Dans le but d’inverser cette tendance à la désertion généralisée, les cadres du pôle indé de Nintendo Europe se sont invités à l’Italian Game Developers Summit avec l’intention de briser définitivement la glace. Et les idées reçues sont tenaces. La perception d’un Nintendo jaloux de ses prérogatives dans l’esprit des développeurs indépendants entrave cette dynamique créative de prendre ses marques sur Wii U/eShop. Alors, pourquoi ne pas pointer les irrégularités de la concurrence pour convaincre de sa bonne foi ?
 
« Il n’existe pas de clause d’exclusivité ou de parité », a déclaré Ed Valiente lors de son grand oral (ses propos sont rapportés par le magazine Develop). Sans le nommer, Ed fait référence à une convention contractuelle imposée par Microsoft qui concentre les critiques de la scène indé. Cette clause signifie l’exclusivité temporaire de fait au bénéfice de la Xbox One si le développeur inaugure le lancement de son titre sur celle-ci. « Nous comprenons que les petites équipes ne peuvent travailler sur plusieurs formats à la fois. Si vous avez l’intention de commercialiser votre titre sur d’autres plates-formes que la nôtre, nous serons heureux de vous y aider » jubile le cadre de Nintendo.
 
Autre motif de satisfaction à travailler sur consoles appartenant au géant japonais, la planification marketing. « La publicité, la fixation du prix, le calendrier de lancement ainsi que la vente sont de votre ressort » se réjouit-il. Alors que ces étapes font souvent l’objet d’âpres négociations entre les parties engagées, l’environnement de travail vanté par Nintendo exclut toute ingérence. Mieux encore. Le constructeur n’appliquera plus en amont un barrage filtrant discriminant : « L’approbation du concept du jeu en développement n’existe plus. Les développeurs pensent à tort que nous rejetons ce qui ne nous plaît pas. Si votre production décroche la classification PEGI, nous n’avons aucune raison de nous y opposer. »

 

L’ex numéro un mondial est également au fait des nouvelles habitudes de travail de la scène indé. Il cherche à les conforter. Si bien que l’exigence de détenir un siège social en bonne et due forme vole en éclats face à l’émergence du travail à distance des structures de développement unipersonnelles. Mais sous certaines conditions : « Si vous disposez d’un espace de travail sécurisé dans lequel vous pouvez mettre en sûreté votre kit de développement, le travail à domicile est autorisé », prévient-il. Quand bien même l’intervention ponctuelle d’un codeur, artiste, sound designer géographiquement éloigné de l’habitation est nécessaire pour la réalisation d’un jeu, « nous sommes susceptibles de valider votre organisation comme une équipe de développement. »

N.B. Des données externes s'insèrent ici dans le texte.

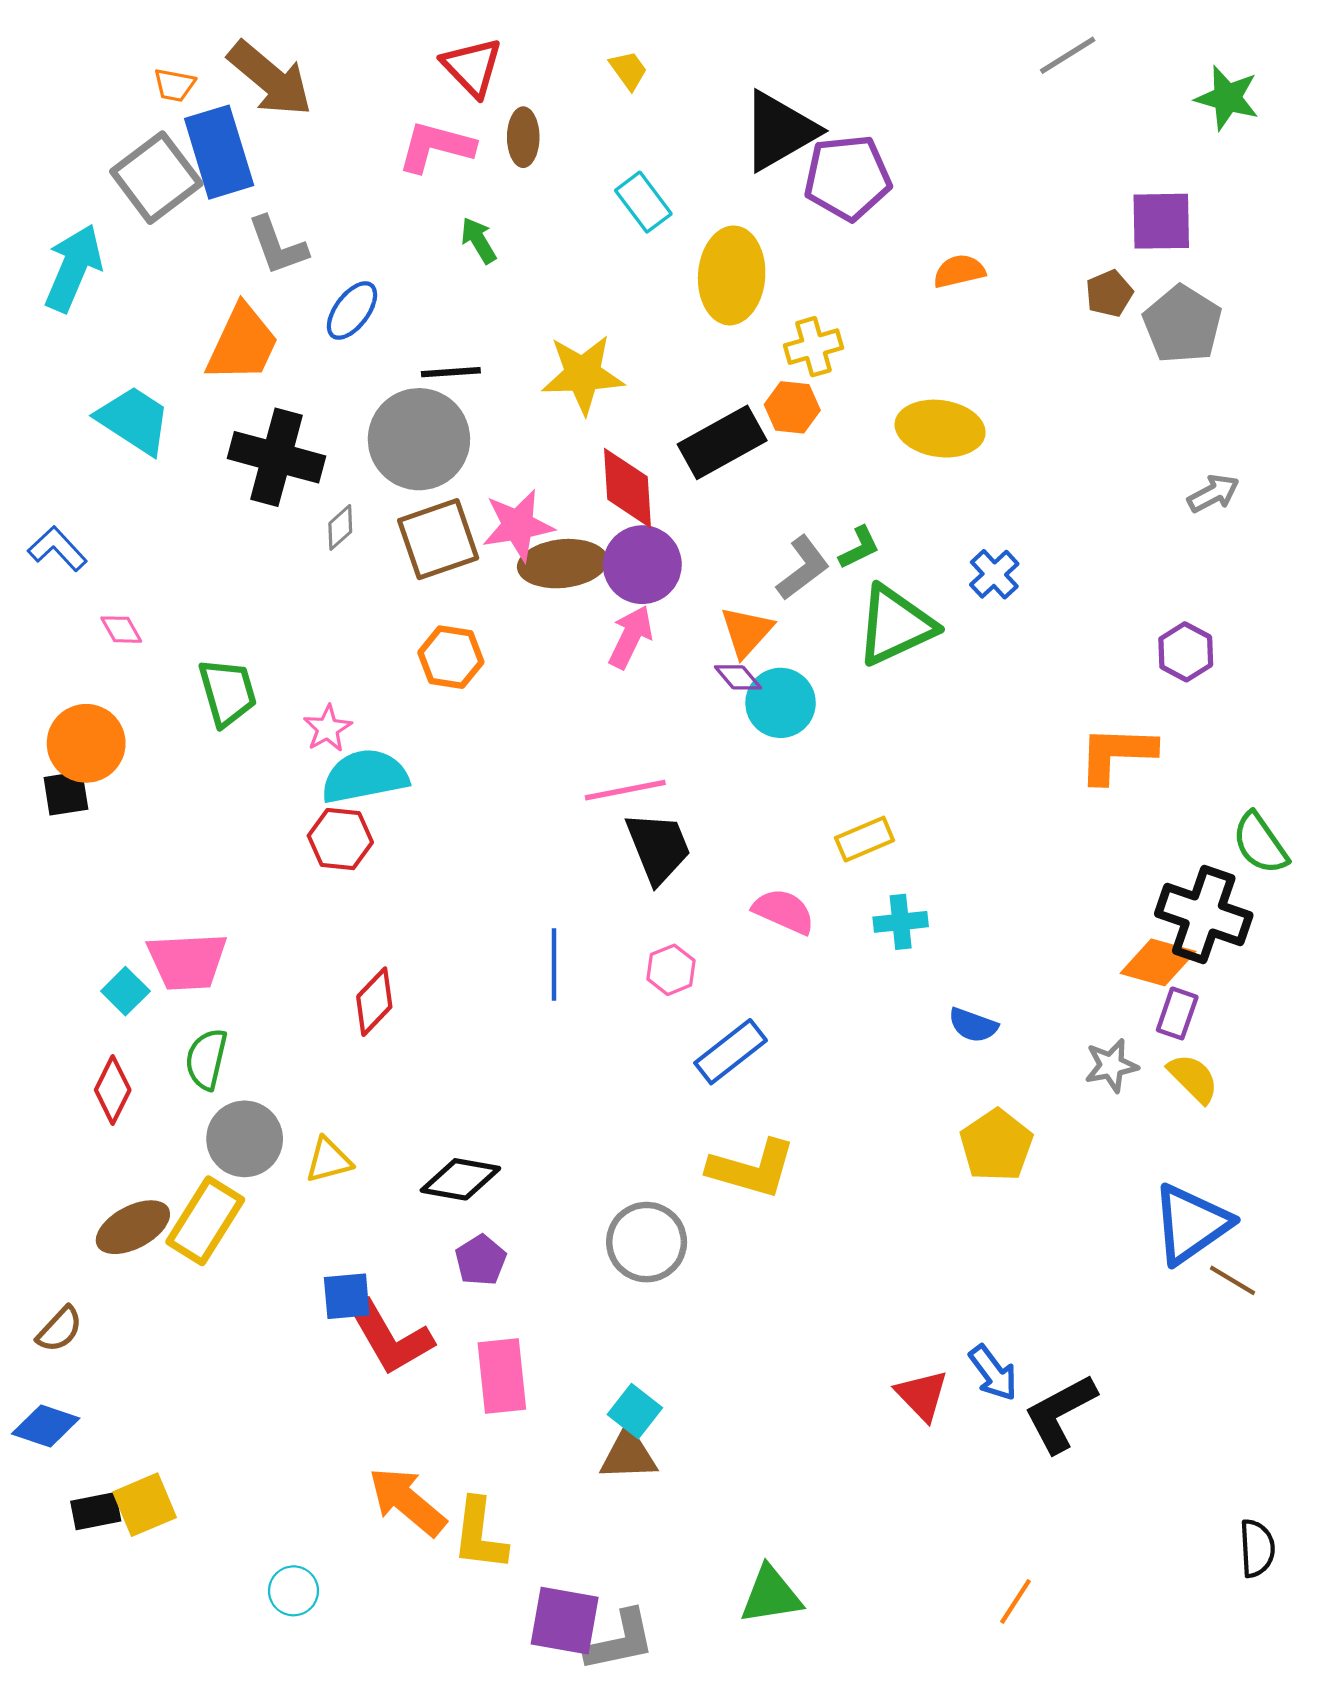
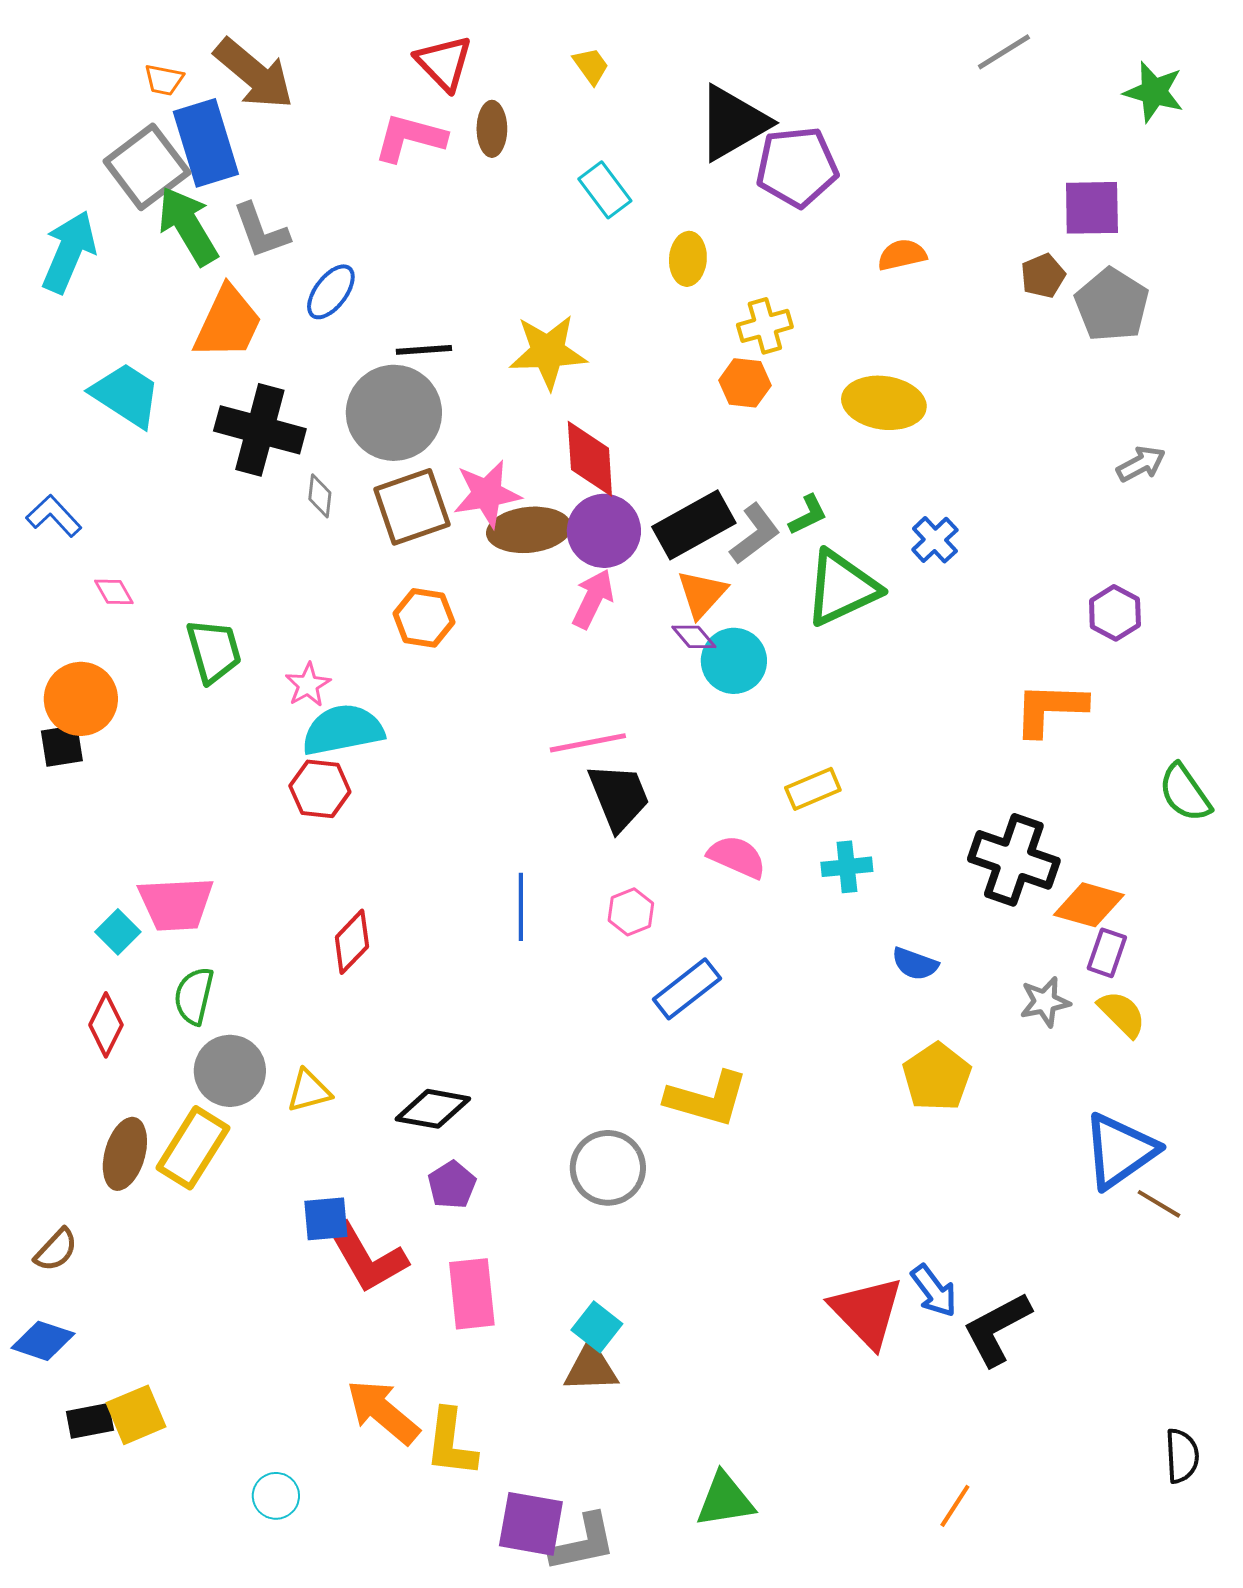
green arrow: (479, 240) -> (188, 226), moved, size x1.8
yellow ellipse: (732, 275) -> (688, 259), size x0.6
black rectangle: (722, 442) -> (694, 525), moved
gray diamond: (340, 527) -> (320, 496), turned -42
black cross: (1204, 915) -> (1014, 860), moved
brown ellipse: (133, 1227) -> (125, 1154), turned -46
red triangle: (922, 1395) -> (867, 1312), size x1.5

Nintendo promet une couverture internationale sans exiger l’ouverture de bureaux régionaux à l’exception du Japon. La notion de « service à la clientèle » est très forte dans l’archipel, une alliance avec un éditeur spécialisé dans la localisation des produits internationaux est donc indispensable. Enfin, les droits d’entrée sont de l’histoire ancienne. La plate-forme dématérialisée Wiiware (Wii) a écarté plus d’un candidat à l’aventure. Coupés dans leur élan par des seuils de téléchargement décidés autoritairement par Nintendo alors au sommet du podium mondial, les développeurs gardent une certaine rancoeur. « Nous l’avions imposé avec de nobles raisons sur WiiWare, un jeu se vend s’il plaît, cependant cette règle ne se vérifie pas toujours. Les seuils ont disparu, vous gagnez de l’argent dès la première vente. »
 
Les conditions sont donc idylliques. Nintendo a (enfin) joint le geste à la parole. Il ne manque plus que des perspectives commerciales dégagées pour convaincre la communauté des développeurs indépendants de sauter pieds-joint dans l’écosystème WiiU/3DS.